Genuine question is that more to do with the regional bank knowing the market or more to do with JPMorgan Chase having more stringent regulatory requirements and controls? Maybe a little of both?
MegaBanks have automated procedures which are more about automated bureaucracy than regulations.
If Computer Says No, nothing is happening. But Computer lacks any sense of context or local variation. By definition decisions are based on national stats which average a lot of behaviour.
Smaller banks have people - who are probably experts - making contextual loan decisions. Someone's good character and work ethic - or lack of - is going to influence the decision.
This doesn't make decisions infallible, but it's the difference between small-focus rigid decision making, and broad-focus community-dependent decision making.
It's also why so many people are caught in the rental trap.
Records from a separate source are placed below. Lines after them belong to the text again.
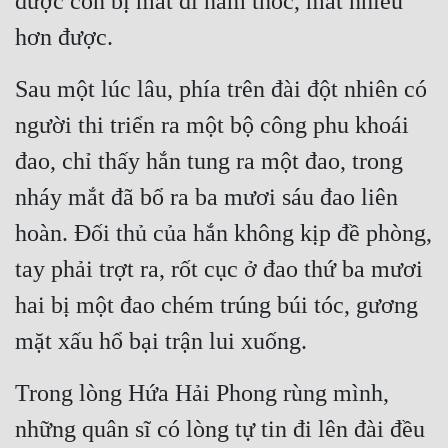
được còn bị mất đi nắm thóc, mất nhiều 
Đô Thị
hơn được.
Đông Phương
Sau một lúc lâu, phía trên đài đột nhiên có 
Đông Phương Huyền Huyễn
người thi triển ra một bộ công phu khoái 
Đồng Nhân
đao, chỉ thấy hắn tung ra một đao, trong 
nháy mắt đã bổ ra ba mươi sáu đao liên 
Cẩu Đạo Trường Sinh
hoàn. Đối thủ của hắn không kịp đề phòng, 
Ngự Thú
tay phải trợt ra, rốt cục ở đao thứ ba mươi 
Truyện Nam
hai bị một đao chém trúng búi tóc, gương 
Truyện Nữ
mặt xấu hổ bại trận lui xuống.
Vô Địch Lưu
Trong lòng Hứa Hải Phong rùng mình, 
Xây Dựng Thế Lực
những quân sĩ có lòng tự tin đi lên đài đều 
Đam Mỹ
Many of them are perfectly able to afford a mortgage, but they don't match the bureaucratic criteria on some relatively minor point, and so Computer Says No.
It's also why credit scoring is so slanted. I have a perfect payment record, but no loan history because it's more than six years since I paid off all my debts. If I apply for a credit card I'll be marked down because I don't have a large existing credit limit.
This is deliberate policy, because lenders don't want people like me who will pay off the balance in full every month. They want borrowers who won't. This prioritises immediate profitability - until the loan book blows up with a wave of defaults during a recession, because these borrowers are inherently riskier.
Both. It isn't worth JP Morgan's time to understand the different neighborhoods in Boston. Their computer model is their computer model. But think about where you live. I'm sure you can tell me that certain streets are desirable and certain streets much less so. Maybe there is a block nearby with particularly nice foliage that makes it look good. Information that you wouldn't know by looking at a map. A regional lender might be tuned-in to things like that in a way that a megabank won't be, because it's not worth their time to get to know each and every neighborhood.
Seems more like a long-tail thing... mega banks take all the standard things that can be bundled into megasecurities, let someone else worry about all the things that don't fit into a standard box.